On the evening of October 29, 2012, Hurricane Sandy made landfall in southern New Jersey…
Martin Tel, Director of Music at Princeton Theological Seminary, Princeton, NJ, endured the storm. On October 31, in the aftermath and still without power, he met along with colleagues and students in the chapel and resumed daily worship. Later that day Martin, senior editor for Psalms for All Seasons and an editor for Lift Up Your Hearts, wrote in an email:
“We resumed services today even though power has not been restored to most of the campus. We acknowledged Reformation Day and turned to Psalm 46 for meditation. How one’s perspective changes after a storm. We closed the service with Michael Morgan’s setting of Psalm 29 – All on Earth and All in Heaven. It was incredible. We have a manual pumping mechanism behind the organ which allowed us to sing full throttle! The community was ready for that. The song doesn’t attempt to make sense of the destruction, but leads us to hear a word of peace after the storm has passed. It led perfectly to the benediction.”

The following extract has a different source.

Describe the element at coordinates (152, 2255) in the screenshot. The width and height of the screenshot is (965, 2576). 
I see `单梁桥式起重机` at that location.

The text of the second stanza of this hymn:
Trees shall bow in awe and wonder,
bend their branches to the ground;
from God’s lips one word in anger
wreaks destruction all around.
But the Word which sets in motion
such travails can make them cease;
that same voice which tumult beckons
in a gentler breath speaks peace.
—Michael Morgan © 2011 Michael Morgan admin. Faith Alive Christian Resources
Michael Morgan (b. 1948) is a church musician, Psalm scholar, and collector of English Bibles and Psalters from Atlanta, Georgia. After almost 40 years, he now serves as Organist Emeritus for Atlanta’s historic Central Presbyterian Church, and as Seminary Musician at Columbia Theological Seminary. He holds degrees from Florida State University and Atlanta University, and did post-graduate study with composer Richard Purvis in San Francisco. He has played recitals, worship services, and master classes across the U. S., and in England, France, Spain, Switzerland, and Germany. He is author of the Psalter for Christian Worship (1999; rev. 2010), and a regular contributor in the field of psalmody (most recently to the Reformed collections Psalms for All Seasons and Lift Up Your Hearts, and the new Presbyterian hymnal, Glory to God). (Hymnary.org)

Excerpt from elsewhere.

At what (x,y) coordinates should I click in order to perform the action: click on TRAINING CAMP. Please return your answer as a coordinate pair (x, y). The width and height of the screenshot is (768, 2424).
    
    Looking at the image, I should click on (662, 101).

Use whatever instruments are available and sing with power and sing with gusto. When you get to the end of the second stanza, however, decrease the volume of the accompaniment and singing to gently conclude with the words, “in a gentler breath speaks peace”.
The singing of this hymn can be preceded with the reading of Psalm 29. A responsive suggested reading is found in Psalms for All Seasons, along with a prayer.